Additionally, don’t just look, listen – a brachycephalic dog whose breathing is laboured, noisy, wheezing or otherwise commonly audible, particularly when just resting, is also likely suffering from BOAS. Not all dogs with BOAS breathe noisily all the time, however.

The flatter and more exaggerated the face, the worse the BOAS will be.

Can mixed breed dogs get BOAS?

BOAS doesn’t occur in dogs with normal-length muzzles, which means that it exclusively affects dogs of brachycephalic breeds and types.

However, a dog need not be a pedigree or even of a specific breed to exhibit BOAS, they only need to be brachycephalic. This means that cross breeds from which both parent dogs, or just one, were brachycephalic may exhibit BOAS too – depending on the flatness of their face.

If a moderate brachycephalic dog is bred to a normal-muzzled dog, the resulting pups will likely be only moderately brachycephalic themselves and so, much less likely to exhibit BOAS.

Can dogs with extreme BOAS be used for breeding?

Currently, there are no laws or restrictions on breeders breeding dogs with BOAS. This includes breeding dogs with very extreme BOAS (and/or BOAS that has been surgically improved, but that ergo will still result in heredity of the condition to the litter). 

In fact, some breeders who breed for profit rather than health and welfare deliberately breed extremely brachycephalic dogs with severe BOAS and market them as top quality examples of the breed as opposed to dogs plagued with a lifetime of painful and costly health issues.

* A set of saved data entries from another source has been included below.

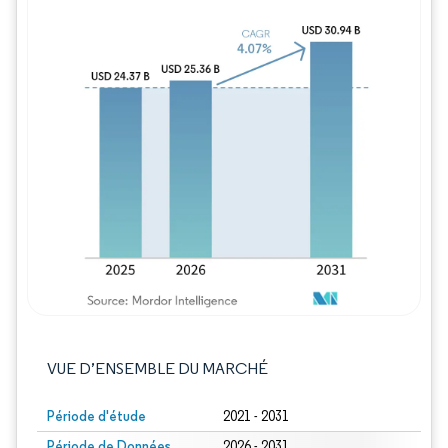
Image © Mordor Intelligence. La réutilisation
VUE D’ENSEMBLE DU MARCHÉ
Période d'étude
2021 - 2031
Période de Données
2026 - 2031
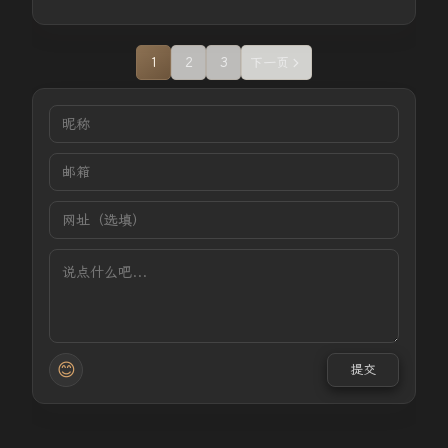
1
2
3
下一页
😊
提交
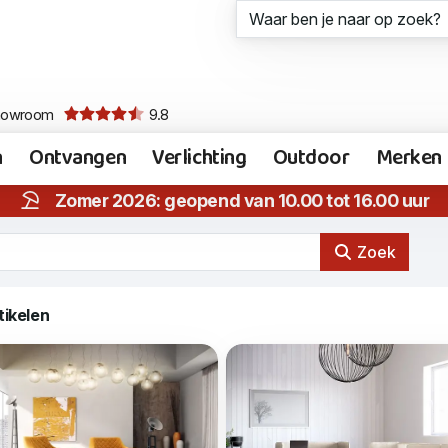
howroom
9.8
n
Ontvangen
Verlichting
Outdoor
Merken
Zomer 2026: geopend van 10.00 tot 16.00 uur
Zoek
tikelen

Unfortunately there are no regulations or restrictions preventing this from happening. 

Should dogs with extreme BOAS be used for breeding? Absolutely not. This is risky for the parent dogs, and results in the inheritance of the condition in their young.

All prospective buyers of brachycephalic puppies should take pains to educate themselves on what it means for a dog to be brachycephalic and what BOAS is and how it occurs. This will help to ensure that you don’t fall foul of profit-hungry breeders producing so-called “designer” dogs or dogs that are wrongly marketed as top quality examples of their breed and with prices to match, which are ultimately suffering as a result of their breeder’s vanity.